Neste ano, prevê inaugurar um hospital especializado em cardiologia, em São Paulo. No início do ano, já havia comprado um Centro Oncológico Integrado no Rio de Janeiro. No total, a Amil já tem 31 hospitais no Brasil, quatro a mais do que a rede de hospitais D’Or, do cardiologista Jorge Moll Filho, avaliada recentemente em 18 bilhões de reais.
Para segurar os custos, a Amil também começou a monitorar mais de perto um grupo de 40 000 clientes considerados doentes crônicos — a ideia é incentivá-los a fazer check-ups e exames preventivos para evitar gastos desnecessários. Nos primeiros seis meses deste ano, o custo de internação desses pacientes caiu 40% em relação a 2014.

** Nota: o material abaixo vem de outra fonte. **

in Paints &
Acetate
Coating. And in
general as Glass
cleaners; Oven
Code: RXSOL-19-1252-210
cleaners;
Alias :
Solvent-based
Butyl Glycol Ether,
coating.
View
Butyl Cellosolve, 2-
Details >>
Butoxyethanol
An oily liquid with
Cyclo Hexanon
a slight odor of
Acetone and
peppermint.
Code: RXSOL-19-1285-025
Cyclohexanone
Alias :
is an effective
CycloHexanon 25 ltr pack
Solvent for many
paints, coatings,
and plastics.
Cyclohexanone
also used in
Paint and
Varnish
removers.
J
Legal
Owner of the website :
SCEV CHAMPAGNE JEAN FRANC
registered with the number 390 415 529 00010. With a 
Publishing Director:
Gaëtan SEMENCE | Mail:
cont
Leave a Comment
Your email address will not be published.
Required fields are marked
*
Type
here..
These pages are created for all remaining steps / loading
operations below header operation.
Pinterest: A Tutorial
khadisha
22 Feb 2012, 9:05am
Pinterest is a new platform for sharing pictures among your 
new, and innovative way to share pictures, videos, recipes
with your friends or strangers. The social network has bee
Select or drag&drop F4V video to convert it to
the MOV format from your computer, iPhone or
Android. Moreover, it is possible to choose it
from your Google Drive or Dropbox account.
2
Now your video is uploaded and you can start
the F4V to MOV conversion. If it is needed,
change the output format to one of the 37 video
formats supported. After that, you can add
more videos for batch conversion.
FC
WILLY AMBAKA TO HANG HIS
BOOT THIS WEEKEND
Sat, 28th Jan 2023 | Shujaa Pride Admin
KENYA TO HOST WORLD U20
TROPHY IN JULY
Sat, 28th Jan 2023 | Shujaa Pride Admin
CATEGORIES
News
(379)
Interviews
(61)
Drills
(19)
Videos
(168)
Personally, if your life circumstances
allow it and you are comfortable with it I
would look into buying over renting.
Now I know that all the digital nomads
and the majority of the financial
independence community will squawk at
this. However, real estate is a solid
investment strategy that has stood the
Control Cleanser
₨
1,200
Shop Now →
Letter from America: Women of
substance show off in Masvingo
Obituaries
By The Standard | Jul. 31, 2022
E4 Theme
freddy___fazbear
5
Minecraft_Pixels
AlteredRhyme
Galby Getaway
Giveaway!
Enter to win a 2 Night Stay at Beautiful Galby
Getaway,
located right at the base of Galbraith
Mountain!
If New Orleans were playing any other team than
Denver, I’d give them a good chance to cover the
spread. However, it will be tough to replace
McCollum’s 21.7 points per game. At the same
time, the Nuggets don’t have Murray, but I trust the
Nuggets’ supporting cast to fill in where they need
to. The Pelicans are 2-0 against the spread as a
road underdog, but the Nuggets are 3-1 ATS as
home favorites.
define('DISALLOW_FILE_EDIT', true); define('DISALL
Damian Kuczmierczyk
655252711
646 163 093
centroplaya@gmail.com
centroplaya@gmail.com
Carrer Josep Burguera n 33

A United Health aposta que seu maior diferencial para conquistar clientes vai ser o uso científico dos dados. Como no caso dos doentes crônicos, quer aproveitar a experiência acumulada nos Estados Unidos para melhorar o tratamento aqui no Brasil. A empresa lançou neste ano um aplicativo para os pacientes localizarem o hospital credenciado mais próximo.
Implantou também biometria em seus hospitais para agilizar o cadastro — não é mais necessário passar pela burocracia de dizer o nome e esperar o atendente acessar o histórico. O agendamento de consultas, que antes precisava ser feito por telefone, agora pode ser online. Todas essas novidades foram importadas da Optum, empresa de tecnologia da United Health, que sozinha fatura 45 bilhões de dólares por ano. “Uma base de dados de qualidade vai ser cada vez mais importante para o setor. E ninguém está investindo tanto quanto nós”, diz Antônio Jorge Kropf, diretor institucional da Amil.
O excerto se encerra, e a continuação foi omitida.